Anyone who saw the USA’s 3-1 win against Australia at the Women’s World Cup on Monday saw the qualities that Hope Solo brings to Jill Ellis’ team. In a poor first half for the U.S. women, the 33-year-old goalkeeper made three world-class saves to deny the punchy Aussies in a game that might have turned out very differently had it not been for her.
By many accounts, Solo is the best female goalkeeper in the world, which makes her one of if not the most recognizable players in the USA squad alongside Abby Wambach and Alex Morgan. Her quality and her confidence in her abilities have never been an issue. Her off-field behavior, on the other hand, is a different story.
By now, just about anyone who is familiar with the U.S. women knows that Solo has been involved in a domestic violence lawsuit. About a year ago, Solo was arrested following a dispute that turned violent at the house of her half-sister, Teresa Obert. While Solo alleges that she was the victim of violence on the part of her 17-year-old nephew, Obert’s son whose name has not been disclosed, Obert and her son tell a very different story.
In February, Solo appeared on the TV show “Good Morning America” to tell her version of what happened. Earlier this week, ESPN’s Outside The Lines, in a lengthy description of the events, attempts to tell the story from Obert and her son’s point of view, while also adding in the details captured from the police report.
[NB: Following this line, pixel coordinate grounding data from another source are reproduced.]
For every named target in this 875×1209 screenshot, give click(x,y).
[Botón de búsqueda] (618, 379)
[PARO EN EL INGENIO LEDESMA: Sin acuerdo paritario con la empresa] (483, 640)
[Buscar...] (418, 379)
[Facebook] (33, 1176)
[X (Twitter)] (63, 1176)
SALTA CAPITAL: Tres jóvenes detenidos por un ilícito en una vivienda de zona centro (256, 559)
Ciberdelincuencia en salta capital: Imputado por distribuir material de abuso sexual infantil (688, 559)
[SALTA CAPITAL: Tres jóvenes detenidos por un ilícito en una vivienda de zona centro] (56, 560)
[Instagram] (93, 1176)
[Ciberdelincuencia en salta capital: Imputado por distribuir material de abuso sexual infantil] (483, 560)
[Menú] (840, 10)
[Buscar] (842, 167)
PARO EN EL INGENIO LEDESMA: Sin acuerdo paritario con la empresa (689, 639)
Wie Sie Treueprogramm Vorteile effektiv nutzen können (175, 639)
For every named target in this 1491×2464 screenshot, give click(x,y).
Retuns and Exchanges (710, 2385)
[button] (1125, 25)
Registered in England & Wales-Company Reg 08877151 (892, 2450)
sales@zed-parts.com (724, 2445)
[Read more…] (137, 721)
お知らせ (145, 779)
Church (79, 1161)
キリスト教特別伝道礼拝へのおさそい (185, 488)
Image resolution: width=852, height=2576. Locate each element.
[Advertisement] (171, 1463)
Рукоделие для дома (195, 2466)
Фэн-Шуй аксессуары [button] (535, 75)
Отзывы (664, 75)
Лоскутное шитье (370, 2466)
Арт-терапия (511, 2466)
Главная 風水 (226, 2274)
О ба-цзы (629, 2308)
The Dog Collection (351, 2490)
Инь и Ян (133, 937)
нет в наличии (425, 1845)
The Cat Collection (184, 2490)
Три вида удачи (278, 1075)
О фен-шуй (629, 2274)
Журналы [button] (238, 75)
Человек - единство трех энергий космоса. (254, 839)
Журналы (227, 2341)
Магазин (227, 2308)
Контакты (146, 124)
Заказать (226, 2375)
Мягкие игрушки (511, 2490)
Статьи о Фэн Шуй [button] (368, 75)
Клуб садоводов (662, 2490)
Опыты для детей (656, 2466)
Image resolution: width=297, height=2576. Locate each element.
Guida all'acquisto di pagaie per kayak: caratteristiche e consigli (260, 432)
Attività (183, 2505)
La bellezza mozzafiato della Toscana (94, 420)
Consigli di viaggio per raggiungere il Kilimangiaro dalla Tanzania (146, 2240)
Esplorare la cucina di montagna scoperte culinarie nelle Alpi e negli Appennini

To be sure, it sounds really bad. Even if Solo was not, as she claims, the aggressor in the situation, she was certainly involved in what amounts to a family tragedy and worse, a crime.
Of course, both Obert and her son say that Solo is lying. In the report, they claim that she was drunk and belligerent, delivering blows to the head of both her half-sister and nephew.
Due to “procedural grounds,” Solo’s case was thrown out earlier this year by Judge Michael Lambo in Kirkland, Washington, Municipal Court. But, in a rare move that required higher approval, the prosecutors appealed to the Superior Court of Washington, which will now hear the case in September after the prosecution files its argument next month and the defense responds a month later.
Meanwhile, following the publication of Obert’s side of the story by ESPN this week, pundits across the country are up in arms about the (non) role that U.S. Soccer has played in all of this.
In January, before the case was thrown out, the USSF suspended Solo for 30 days. The Seattle Reign, her club team, forced her to sit out one game following her arrest.
Given the harsh allegations directed at Solo, why did the USA No. 1 only get what amounts to a slap on the wrist?
ESPN pundit Keith Olbermann, for one, claims that if Solo was a player in the National Football League, she would have already been suspended by the league until further notice. Instead, she suited up for her country on Monday night and played a pivotal role in securing three points. Not only that, Olbermann says that USSF President Sunil Gulati and USA coach Jill Ellis should all be fired for letting her continue to play.
To be sure, the claims that Obert and her son are both making about Solo are serious -- in fact, they’re almost scary. But, as the ESPN report points out, the Kirkland Municipal court threw out the case partially because Obert and her son were uncooperative.
Now, Off The Post is certainly not a lawyer, but after reading the lengthy ESPN report, it sounds as though this whole case has a big credibility problem. Is Solo lying or are her relatives lying? Given that everyone is pointing fingers at each other and there are no other witnesses other than police reports describing some drunken verbal abuse on the part of Solo, it’s a tough question, but it’s also one for the courts to sort out, not U.S. Soccer. OTP would argue that given the overall lack of clarity here, U.S. Soccer has not necessarily acted irresponsibly in suspending its judgment on the case.
Sure, Solo is an extremely valuable member of the U.S. women’s team, but she’s not so valuable that the USSF needs to keep her at any cost. As horrible as the things described by her family members are, she is, after all, innocent until proven guilty.